Yes, I forgot to mention that with my stuttering the hardest thing was always to start, the very first word. After college, work. The stuttering didn't go away. I was working as an oil production operator then. It was always hard for me to call the dispatcher to make a request or transfer data on a round. Then work as a technologist and leading technologist. It was the happiest time with a minimum of stuttering. At work, I had to make phone calls very often, so I quickly got used to it and was no longer afraid of phone calls. True, then they started promoting me up the career ladder, and there was much less of that phone work and I again began to be afraid of phone calls.
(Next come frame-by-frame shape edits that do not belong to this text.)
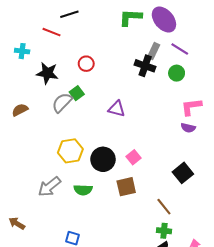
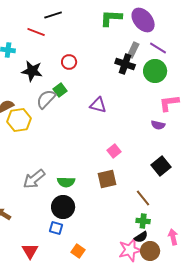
green circle: (177, 73) -> (155, 71), size x1.5
purple semicircle: (188, 128) -> (158, 125), moved
yellow hexagon: (70, 151) -> (19, 120), moved
black circle: (103, 159) -> (63, 207), moved

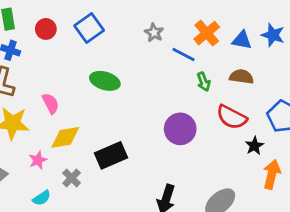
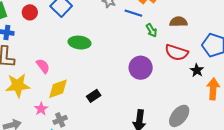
black rectangle: (111, 155) -> (94, 96), size x0.6
gray cross: (72, 178) -> (60, 120), moved, turned 32

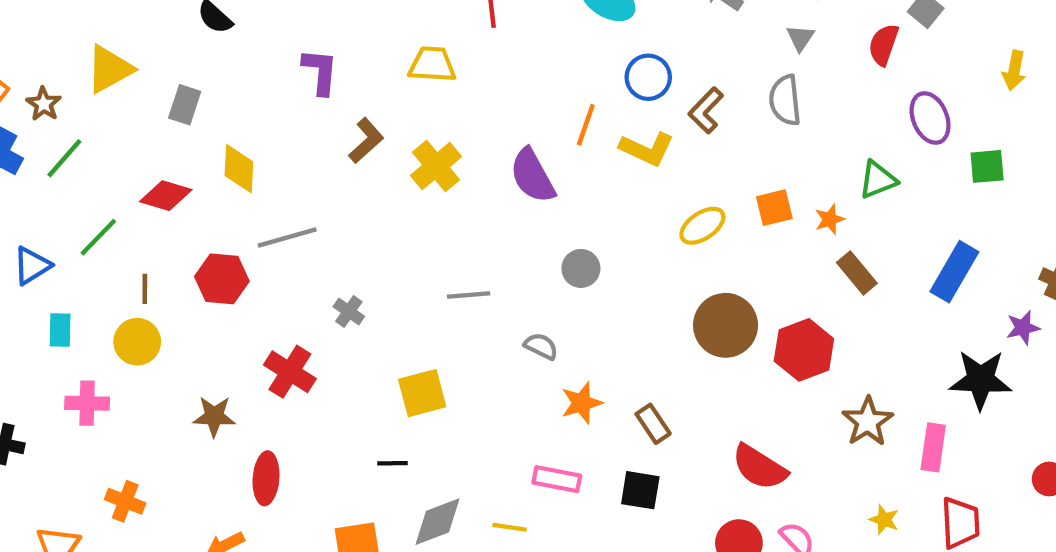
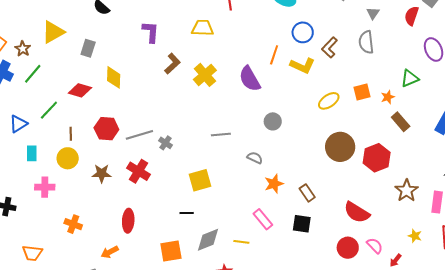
gray line: (287, 238) -> (139, 135), moved
brown star: (214, 416) -> (102, 173), moved
pink rectangle: (557, 479) -> (263, 219), turned 40
orange cross: (125, 501) -> (73, 224), moved

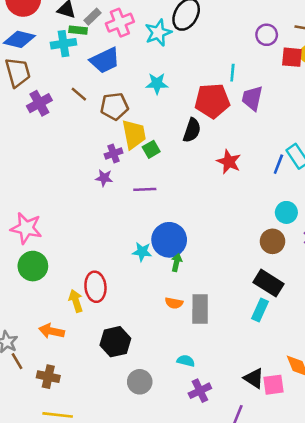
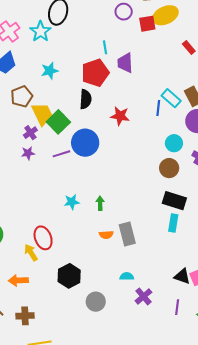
green square: (151, 149) -> (58, 122), size x1.6
blue circle: (169, 240) -> (85, 143), moved

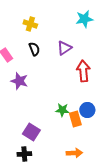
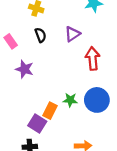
blue circle: (87, 110) -> (97, 100), size x1.5
orange rectangle: (75, 119) -> (50, 111), moved, turned 42

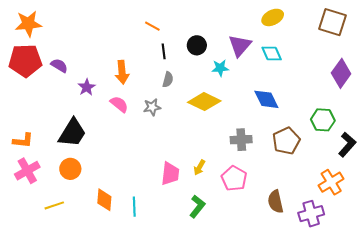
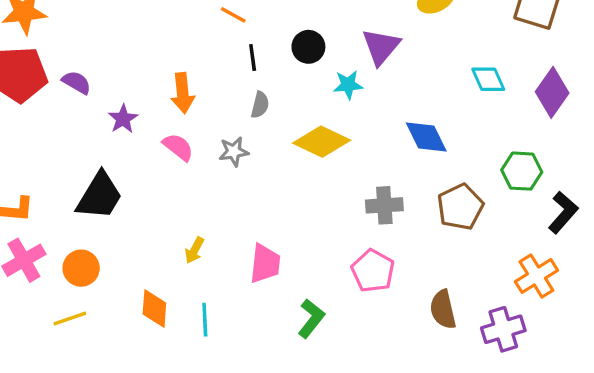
cyan diamond: (272, 53) -> (488, 79), moved
yellow arrow: (199, 167) -> (194, 250), moved
orange circle: (70, 169) -> (81, 268), moved

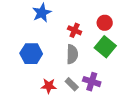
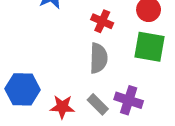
green square: (105, 47) -> (149, 47), turned -30
blue hexagon: (31, 54) -> (23, 89), moved

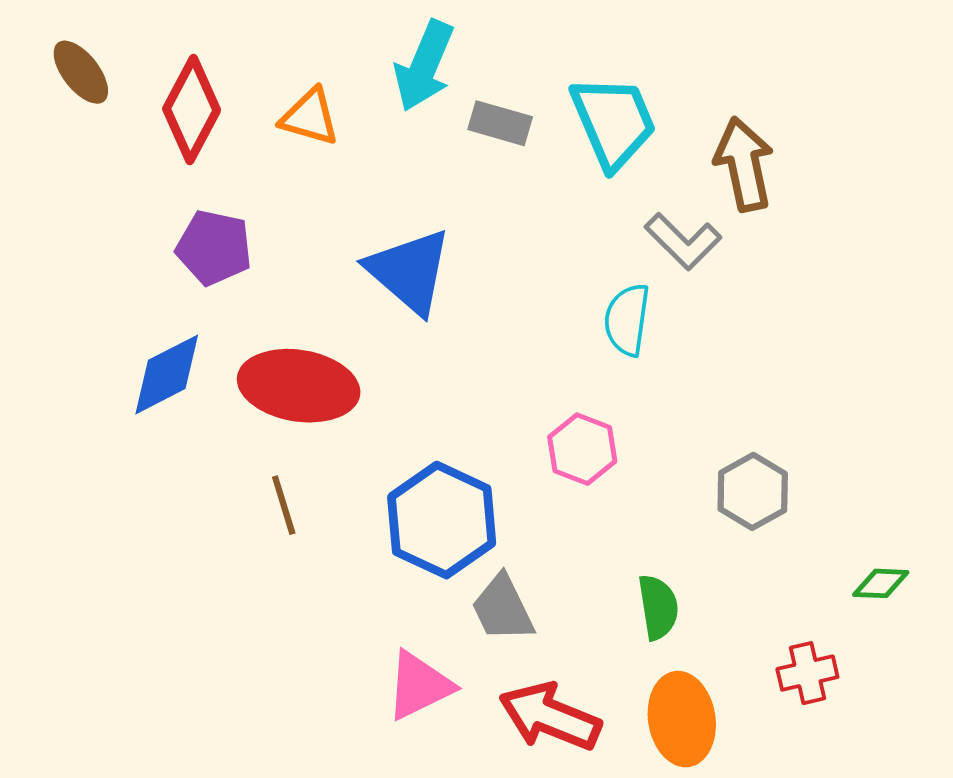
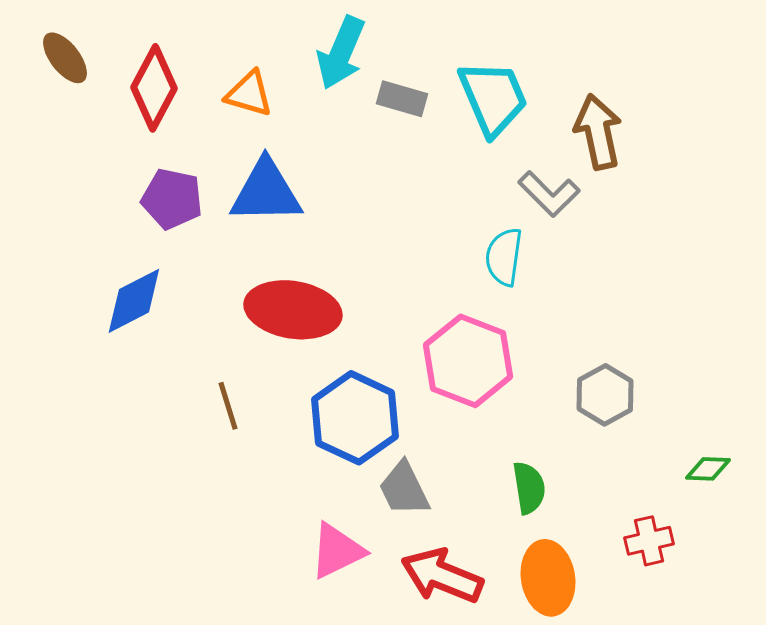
blue triangle: (409, 271) -> (266, 192), moved, turned -42
red ellipse: (299, 386) -> (293, 310), moved
pink hexagon: (582, 449) -> (468, 361), size x1.6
In fairness, it should be noted that I tried to fight my illness, actively participated in various amateur competitions with songs to the guitar, was the captain of the local KVN team. The fear of the stage disappeared, but in life the fear of speech and stuttering remained. And since then it has only worsened. My stuttering began to actively worsen after moving to Moscow two years ago. A change of scenery, a new, unfamiliar job, stress did their dirty work. I could no longer just call on the phone. For me, this was real torture. And if I could still more or less do it when alone, in front of strangers I simply froze. I had to leave the office into the hallway and call work from my personal cell phone, just so that no one would hear. The calls were not so frequent, so the fear of them grew and grew. Now I could only call my friends, over time, this became problematic. Eventually, I got to the point where I stuttered even when I was talking on the phone with my mom. And I stuttered a lot.
It became difficult for me to call my daughters because of my stuttering, and so I rarely called them, for which I constantly scolded myself. A simple phone call for me became a signal to stutter. It was HELL. When the boss, giving an assignment, said that I needed to call someone, I would break out in a sweat, and after that I would immediately become stupid, listen to the rest with half an ear, and did not always understand what they wanted from me. Winding myself up, I began to stutter even without a phone. Communication with colleagues at work turned into torture. It became difficult for me to ask even a basic question to friends. I was completely locked up. I was in constant tension. My body was like a spring, my jaws were clenched, I was terribly tired. I tried to speak only in short phrases, I stopped telling jokes, funny stories.
True, after drinking alcohol, in the company of friends, sometimes it was simply impossible to stop me, I missed normal speech without stuttering. Where possible, I asked friends and relatives to call for me - to order something, to find out something, to ask for something. What saved me (or most likely, on the contrary, aggravated my stuttering) was that in our 21st century, live communication is no longer necessary, e-mail, various messengers have made life much easier for stutterers. And how much joy supermarkets bring to stutterers, where you don’t have to say anything, just put groceries in a basket, you can’t even imagine.
Yes, I tried to cure my stuttering, although I started very late, when I had been stuttering for well over 20 years. Now I am putting myself in the hands of Liliya Zinovyevna Arutyunyan. I am tired of my stuttering and I believe that I can overcome it. At the moment, this is my main dream and GOAL.